The problem. Go line by line through the entries and show those that hold the string "today".

Extracted page text data.

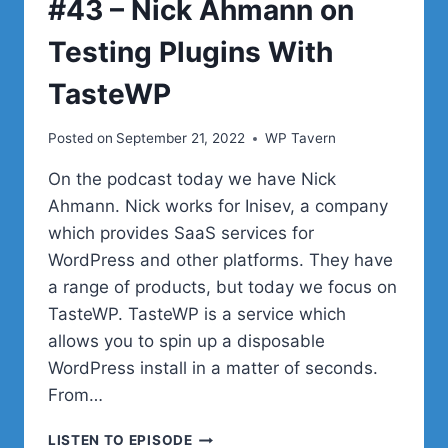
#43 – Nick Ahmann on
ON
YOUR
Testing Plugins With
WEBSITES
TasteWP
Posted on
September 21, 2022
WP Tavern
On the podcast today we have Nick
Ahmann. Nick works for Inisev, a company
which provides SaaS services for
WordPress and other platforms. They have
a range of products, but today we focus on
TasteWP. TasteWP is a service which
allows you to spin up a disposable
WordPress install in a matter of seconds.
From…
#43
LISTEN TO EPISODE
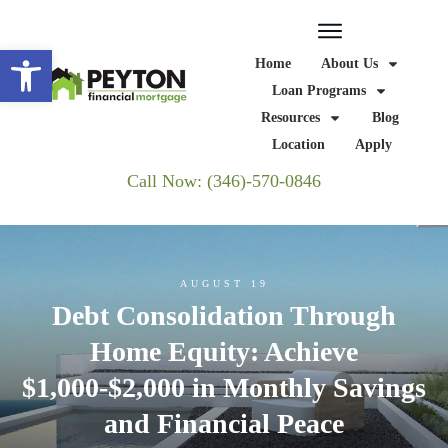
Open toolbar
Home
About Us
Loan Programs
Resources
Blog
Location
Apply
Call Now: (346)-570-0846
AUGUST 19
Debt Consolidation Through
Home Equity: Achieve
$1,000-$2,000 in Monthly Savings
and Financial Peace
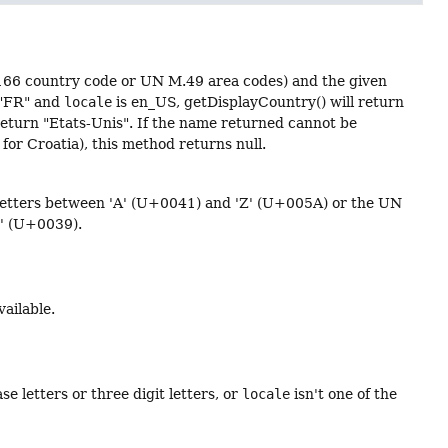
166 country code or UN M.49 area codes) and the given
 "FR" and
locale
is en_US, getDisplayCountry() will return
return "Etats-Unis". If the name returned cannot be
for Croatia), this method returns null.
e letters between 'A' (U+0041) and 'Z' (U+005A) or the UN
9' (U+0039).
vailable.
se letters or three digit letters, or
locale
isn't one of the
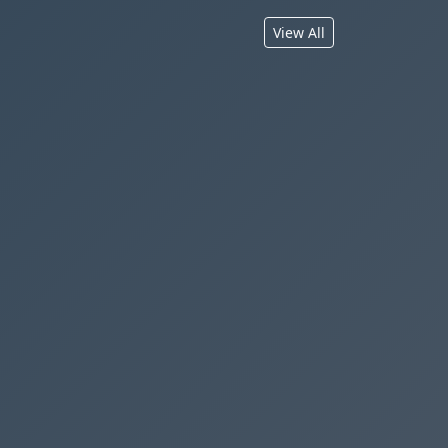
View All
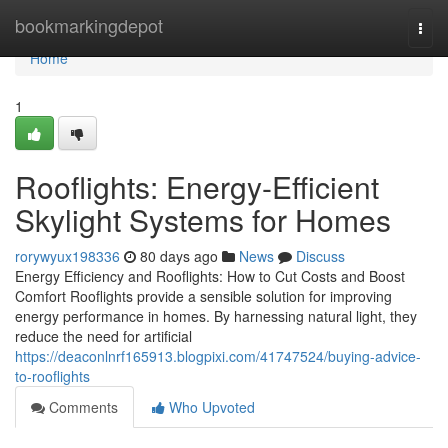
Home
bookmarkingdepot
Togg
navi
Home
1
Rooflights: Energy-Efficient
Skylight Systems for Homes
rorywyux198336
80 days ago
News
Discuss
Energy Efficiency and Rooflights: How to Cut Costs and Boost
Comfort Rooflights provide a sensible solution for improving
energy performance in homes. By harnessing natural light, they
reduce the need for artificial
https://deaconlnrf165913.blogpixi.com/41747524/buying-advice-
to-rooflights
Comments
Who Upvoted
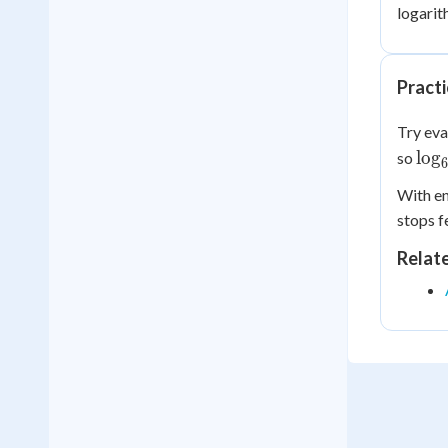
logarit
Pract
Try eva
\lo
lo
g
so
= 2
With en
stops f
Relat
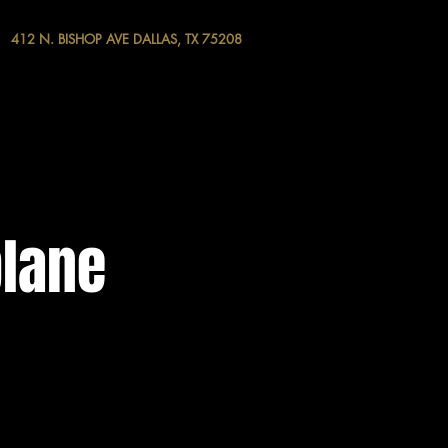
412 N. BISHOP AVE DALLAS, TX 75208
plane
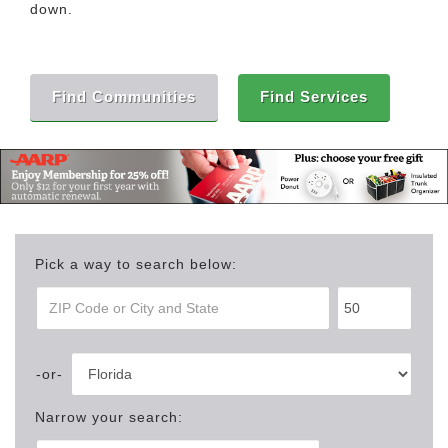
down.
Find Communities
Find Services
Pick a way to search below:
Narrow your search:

--

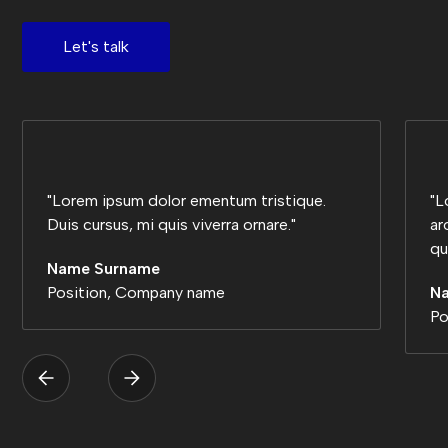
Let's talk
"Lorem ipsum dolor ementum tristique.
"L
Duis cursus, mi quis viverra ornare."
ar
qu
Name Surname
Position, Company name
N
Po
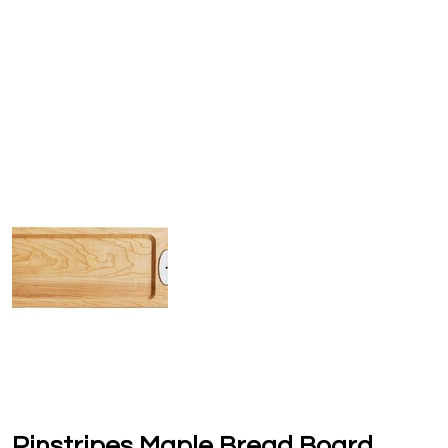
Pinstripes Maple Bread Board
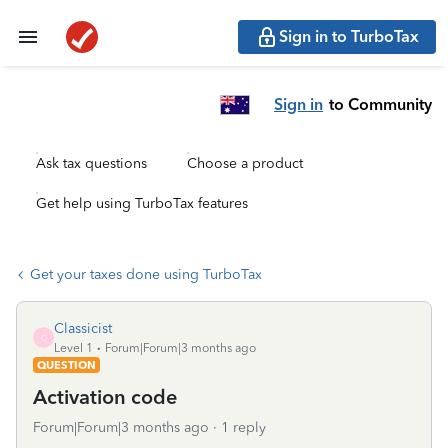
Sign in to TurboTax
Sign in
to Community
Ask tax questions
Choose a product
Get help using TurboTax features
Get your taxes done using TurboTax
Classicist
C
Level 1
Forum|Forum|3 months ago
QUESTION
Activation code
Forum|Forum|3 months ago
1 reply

Your response.
On the podcast today we have Nick
a range of products, but today we focus on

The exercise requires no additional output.